Exercise instructions —
Exact reproduction of the listing is required. Pictures are not reproduced.

Entries supplied —
BEGIN

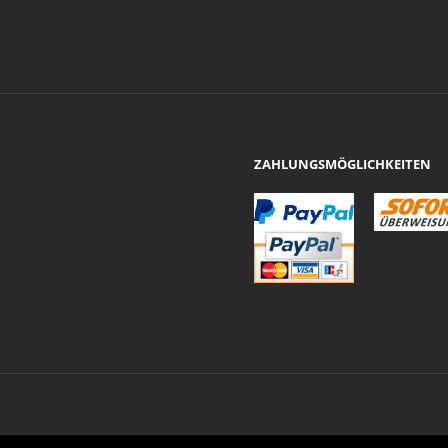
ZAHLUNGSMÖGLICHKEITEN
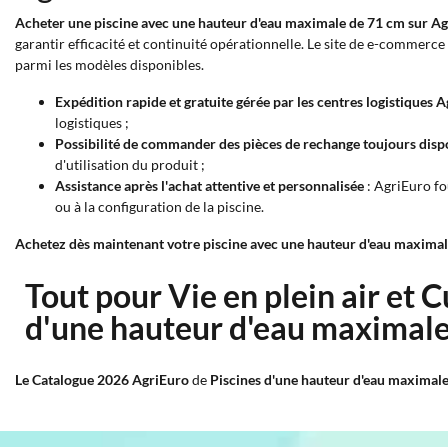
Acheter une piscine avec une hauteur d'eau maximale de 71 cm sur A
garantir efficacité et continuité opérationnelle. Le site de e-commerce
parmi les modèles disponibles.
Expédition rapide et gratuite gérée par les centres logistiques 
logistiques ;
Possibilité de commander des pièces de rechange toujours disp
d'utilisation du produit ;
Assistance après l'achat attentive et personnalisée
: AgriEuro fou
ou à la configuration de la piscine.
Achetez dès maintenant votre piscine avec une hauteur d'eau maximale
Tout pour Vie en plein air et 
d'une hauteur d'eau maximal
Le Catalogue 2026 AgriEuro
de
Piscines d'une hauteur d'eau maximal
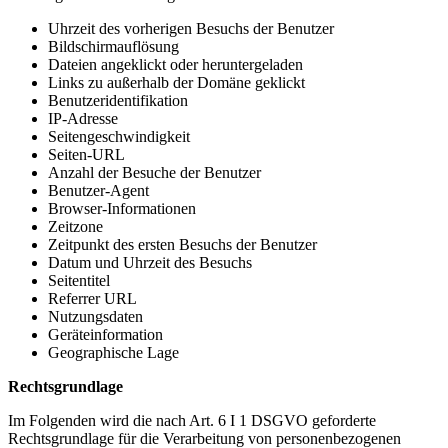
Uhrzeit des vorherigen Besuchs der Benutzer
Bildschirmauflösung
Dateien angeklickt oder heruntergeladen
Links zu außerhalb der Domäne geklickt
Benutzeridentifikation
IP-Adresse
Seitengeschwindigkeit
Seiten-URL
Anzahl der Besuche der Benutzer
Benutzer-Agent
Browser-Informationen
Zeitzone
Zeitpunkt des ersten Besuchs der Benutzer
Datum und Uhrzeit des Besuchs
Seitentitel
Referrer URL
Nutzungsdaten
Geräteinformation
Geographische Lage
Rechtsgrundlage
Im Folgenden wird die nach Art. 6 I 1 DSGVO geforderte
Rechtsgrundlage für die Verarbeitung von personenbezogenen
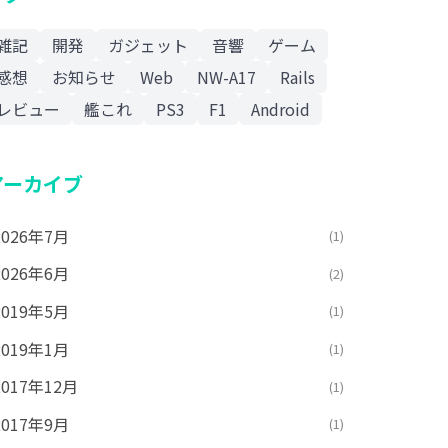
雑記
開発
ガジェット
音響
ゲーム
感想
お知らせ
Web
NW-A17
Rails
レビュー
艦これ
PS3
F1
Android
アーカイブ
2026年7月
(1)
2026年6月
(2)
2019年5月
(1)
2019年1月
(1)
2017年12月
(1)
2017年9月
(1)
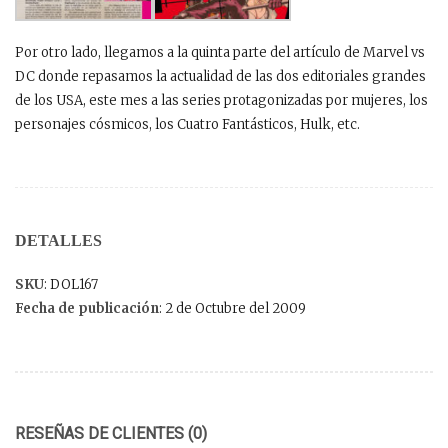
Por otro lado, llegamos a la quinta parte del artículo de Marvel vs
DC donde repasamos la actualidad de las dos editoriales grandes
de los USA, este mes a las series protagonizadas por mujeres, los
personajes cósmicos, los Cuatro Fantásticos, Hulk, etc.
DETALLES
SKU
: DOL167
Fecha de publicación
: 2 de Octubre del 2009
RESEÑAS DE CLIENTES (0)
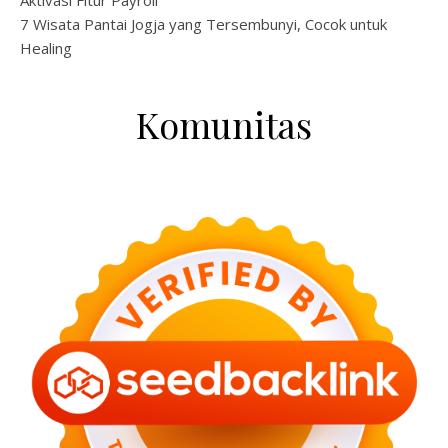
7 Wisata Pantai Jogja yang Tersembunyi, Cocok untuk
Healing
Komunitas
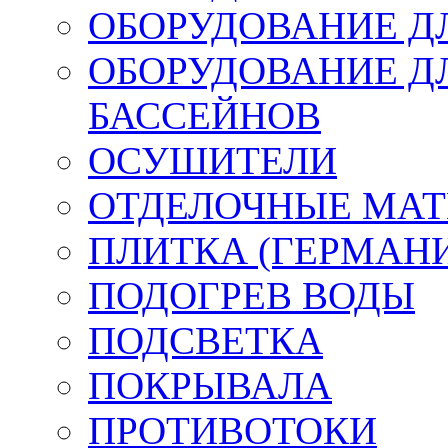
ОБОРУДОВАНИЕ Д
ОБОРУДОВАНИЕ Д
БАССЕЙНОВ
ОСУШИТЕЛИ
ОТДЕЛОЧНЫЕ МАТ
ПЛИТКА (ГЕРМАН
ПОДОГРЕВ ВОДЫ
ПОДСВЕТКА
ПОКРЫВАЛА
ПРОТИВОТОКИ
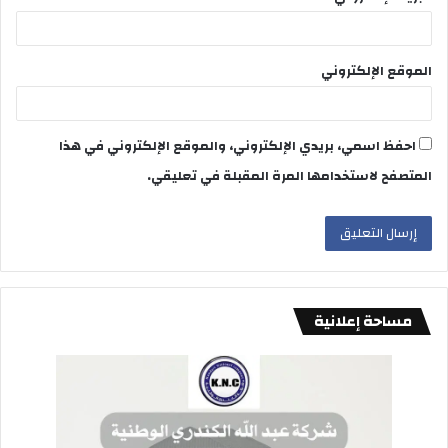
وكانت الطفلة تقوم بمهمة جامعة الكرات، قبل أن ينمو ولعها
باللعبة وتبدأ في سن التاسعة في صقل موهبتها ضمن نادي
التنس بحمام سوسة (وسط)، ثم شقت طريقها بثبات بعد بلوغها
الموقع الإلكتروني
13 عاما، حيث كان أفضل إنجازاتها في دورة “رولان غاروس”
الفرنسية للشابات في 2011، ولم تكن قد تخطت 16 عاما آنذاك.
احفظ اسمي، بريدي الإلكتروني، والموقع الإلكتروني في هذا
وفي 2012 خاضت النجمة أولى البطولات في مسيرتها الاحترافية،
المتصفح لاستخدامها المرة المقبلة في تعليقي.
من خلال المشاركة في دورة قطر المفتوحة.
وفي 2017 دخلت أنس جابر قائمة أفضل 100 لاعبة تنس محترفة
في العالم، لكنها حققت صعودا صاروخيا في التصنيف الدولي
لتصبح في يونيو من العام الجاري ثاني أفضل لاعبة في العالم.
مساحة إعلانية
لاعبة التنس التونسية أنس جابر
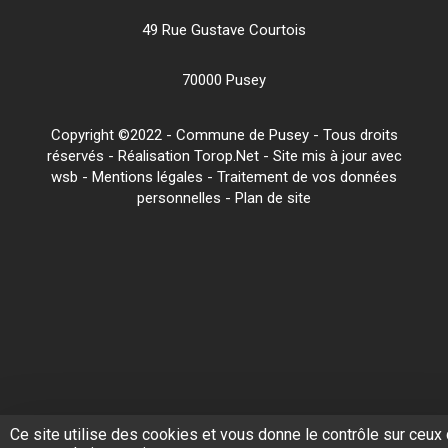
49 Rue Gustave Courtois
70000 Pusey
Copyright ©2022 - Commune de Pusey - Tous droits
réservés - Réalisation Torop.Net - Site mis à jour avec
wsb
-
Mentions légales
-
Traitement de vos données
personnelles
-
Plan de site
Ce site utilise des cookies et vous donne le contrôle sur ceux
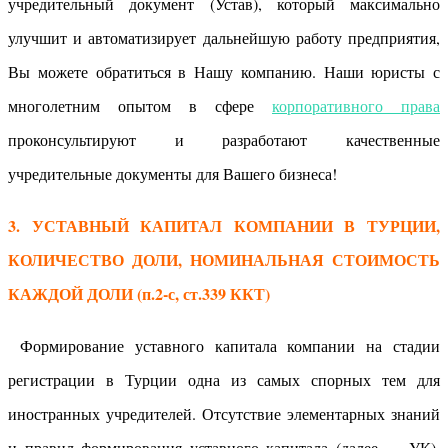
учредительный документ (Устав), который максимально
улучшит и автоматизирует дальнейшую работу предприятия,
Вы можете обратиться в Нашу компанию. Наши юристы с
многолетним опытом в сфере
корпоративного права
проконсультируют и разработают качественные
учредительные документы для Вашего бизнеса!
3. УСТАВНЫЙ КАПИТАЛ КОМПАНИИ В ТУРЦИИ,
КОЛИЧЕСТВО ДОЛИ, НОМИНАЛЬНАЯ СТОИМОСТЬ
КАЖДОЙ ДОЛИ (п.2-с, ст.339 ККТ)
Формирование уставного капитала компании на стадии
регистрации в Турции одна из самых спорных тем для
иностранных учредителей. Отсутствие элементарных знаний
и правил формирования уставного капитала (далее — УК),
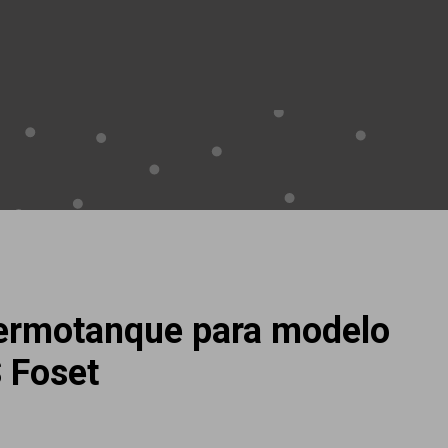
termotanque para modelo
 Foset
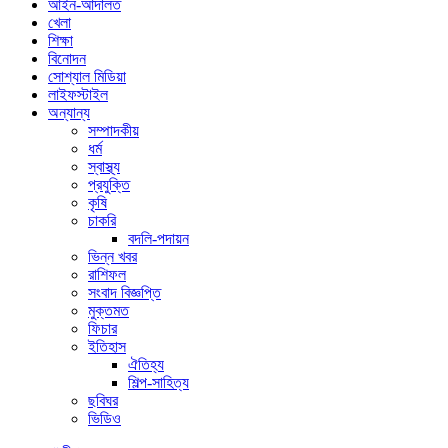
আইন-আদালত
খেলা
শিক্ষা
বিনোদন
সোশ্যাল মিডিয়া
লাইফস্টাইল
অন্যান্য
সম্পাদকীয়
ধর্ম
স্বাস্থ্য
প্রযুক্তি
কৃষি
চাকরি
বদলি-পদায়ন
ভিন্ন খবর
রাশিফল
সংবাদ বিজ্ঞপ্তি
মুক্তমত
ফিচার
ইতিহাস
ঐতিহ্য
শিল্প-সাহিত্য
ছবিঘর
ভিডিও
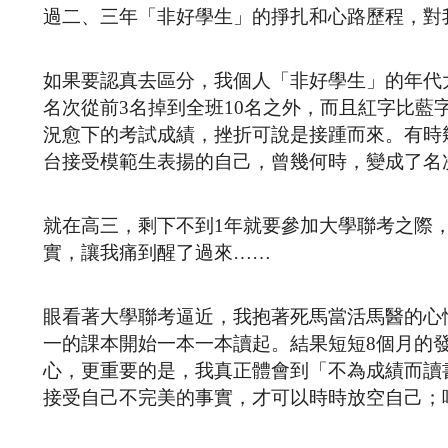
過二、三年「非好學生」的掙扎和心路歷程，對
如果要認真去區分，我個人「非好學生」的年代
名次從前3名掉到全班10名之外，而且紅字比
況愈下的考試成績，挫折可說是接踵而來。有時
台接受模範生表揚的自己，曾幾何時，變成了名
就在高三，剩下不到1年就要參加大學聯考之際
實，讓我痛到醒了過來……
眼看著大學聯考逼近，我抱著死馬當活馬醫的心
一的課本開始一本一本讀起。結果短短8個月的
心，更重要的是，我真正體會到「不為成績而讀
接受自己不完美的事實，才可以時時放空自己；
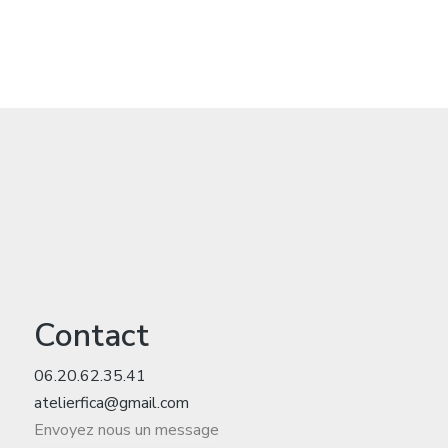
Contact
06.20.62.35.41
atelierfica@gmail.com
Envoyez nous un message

END

Result of the task —
ZAHLUNGSMÖGLICHKEITEN
Acheter une piscine avec une hauteur d'eau maximale de 71 cm sur A
garantir efficacité et continuité opérationnelle. Le site de e-commerce
parmi les modèles disponibles.
Expédition rapide et gratuite gérée par les centres logistiques 
logistiques ;
Possibilité de commander des pièces de rechange toujours disp
d'utilisation du produit ;
Assistance après l'achat attentive et personnalisée
: AgriEuro fou
ou à la configuration de la piscine.
Achetez dès maintenant votre piscine avec une hauteur d'eau maximale
Tout pour Vie en plein air et 
d'une hauteur d'eau maximal
Le Catalogue 2026 AgriEuro
de
Piscines d'une hauteur d'eau maximal
Uhrzeit des vorherigen Besuchs der Benutzer
Bildschirmauflösung
Dateien angeklickt oder heruntergeladen
Links zu außerhalb der Domäne geklickt
Benutzeridentifikation
IP-Adresse
Seitengeschwindigkeit
Seiten-URL
Anzahl der Besuche der Benutzer
Benutzer-Agent
Browser-Informationen
Zeitzone
Zeitpunkt des ersten Besuchs der Benutzer
Datum und Uhrzeit des Besuchs
Seitentitel
Referrer URL
Nutzungsdaten
Geräteinformation
Geographische Lage
Rechtsgrundlage
Im Folgenden wird die nach Art. 6 I 1 DSGVO geforderte
Rechtsgrundlage für die Verarbeitung von personenbezogenen
雑記
開発
ガジェット
音響
ゲーム
感想
お知らせ
Web
NW-A17
Rails
レビュー
艦これ
PS3
F1
Android
アーカイブ
2026年7月
(1)
2026年6月
(2)
2019年5月
(1)
2019年1月
(1)
2017年12月
(1)
2017年9月
(1)
Por otro lado, llegamos a la quinta parte del artículo de Marvel vs
DC donde repasamos la actualidad de las dos editoriales grandes
de los USA, este mes a las series protagonizadas por mujeres, los
personajes cósmicos, los Cuatro Fantásticos, Hulk, etc.
DETALLES
SKU
: DOL167
Fecha de publicación
: 2 de Octubre del 2009
RESEÑAS DE CLIENTES (0)
7 Wisata Pantai Jogja yang Tersembunyi, Cocok untuk
Healing
Komunitas
ОБОРУДОВАНИЕ Д
ОБОРУДОВАНИЕ Д
БАССЕЙНОВ
ОСУШИТЕЛИ
ОТДЕЛОЧНЫЕ МАТ
ПЛИТКА (ГЕРМАН
ПОДОГРЕВ ВОДЫ
ПОДСВЕТКА
ПОКРЫВАЛА
ПРОТИВОТОКИ
وكانت الطفلة تقوم بمهمة جامعة الكرات، قبل أن ينمو ولعها
باللعبة وتبدأ في سن التاسعة في صقل موهبتها ضمن نادي
التنس بحمام سوسة (وسط)، ثم شقت طريقها بثبات بعد بلوغها
الموقع الإلكتروني
13 عاما، حيث كان أفضل إنجازاتها في دورة “رولان غاروس”
الفرنسية للشابات في 2011، ولم تكن قد تخطت 16 عاما آنذاك.
احفظ اسمي، بريدي الإلكتروني، والموقع الإلكتروني في هذا
وفي 2012 خاضت النجمة أولى البطولات في مسيرتها الاحترافية،
المتصفح لاستخدامها المرة المقبلة في تعليقي.
من خلال المشاركة في دورة قطر المفتوحة.
وفي 2017 دخلت أنس جابر قائمة أفضل 100 لاعبة تنس محترفة
في العالم، لكنها حققت صعودا صاروخيا في التصنيف الدولي
لتصبح في يونيو من العام الجاري ثاني أفضل لاعبة في العالم.
مساحة إعلانية
لاعبة التنس التونسية أنس جابر
49 Rue Gustave Courtois
70000 Pusey
Copyright ©2022 - Commune de Pusey - Tous droits
réservés - Réalisation Torop.Net - Site mis à jour avec
wsb
-
Mentions légales
-
Traitement de vos données
personnelles
-
Plan de site
Ce site utilise des cookies et vous donne le contrôle sur ceux
учредительный документ (Устав), который максимально
улучшит и автоматизирует дальнейшую работу предприятия,
Вы можете обратиться в Нашу компанию. Наши юристы с
многолетним опытом в сфере
корпоративного права
проконсультируют и разработают качественные
учредительные документы для Вашего бизнеса!
3. УСТАВНЫЙ КАПИТАЛ КОМПАНИИ В ТУРЦИИ,
КОЛИЧЕСТВО ДОЛИ, НОМИНАЛЬНАЯ СТОИМОСТЬ
КАЖДОЙ ДОЛИ (п.2-с, ст.339 ККТ)
Формирование уставного капитала компании на стадии
регистрации в Турции одна из самых спорных тем для
иностранных учредителей. Отсутствие элементарных знаний
и правил формирования уставного капитала (далее — УК),
termotanque para modelo
 Foset
আইন-আদালত
খেলা
শিক্ষা
বিনোদন
সোশ্যাল মিডিয়া
লাইফস্টাইল
অন্যান্য
সম্পাদকীয়
ধর্ম
স্বাস্থ্য
প্রযুক্তি
কৃষি
চাকরি
বদলি-পদায়ন
ভিন্ন খবর
রাশিফল
সংবাদ বিজ্ঞপ্তি
মুক্তমত
ফিচার
ইতিহাস
ঐতিহ্য
শিল্প-সাহিত্য
ছবিঘর
ভিডিও
過二、三年「非好學生」的掙扎和心路歷程，對
如果要認真去區分，我個人「非好學生」的年代
名次從前3名掉到全班10名之外，而且紅字比
況愈下的考試成績，挫折可說是接踵而來。有時
台接受模範生表揚的自己，曾幾何時，變成了名
就在高三，剩下不到1年就要參加大學聯考之際
實，讓我痛到醒了過來……
眼看著大學聯考逼近，我抱著死馬當活馬醫的心
一的課本開始一本一本讀起。結果短短8個月的
心，更重要的是，我真正體會到「不為成績而讀
接受自己不完美的事實，才可以時時放空自己；
Contact
06.20.62.35.41
atelierfica@gmail.com
Envoyez nous un message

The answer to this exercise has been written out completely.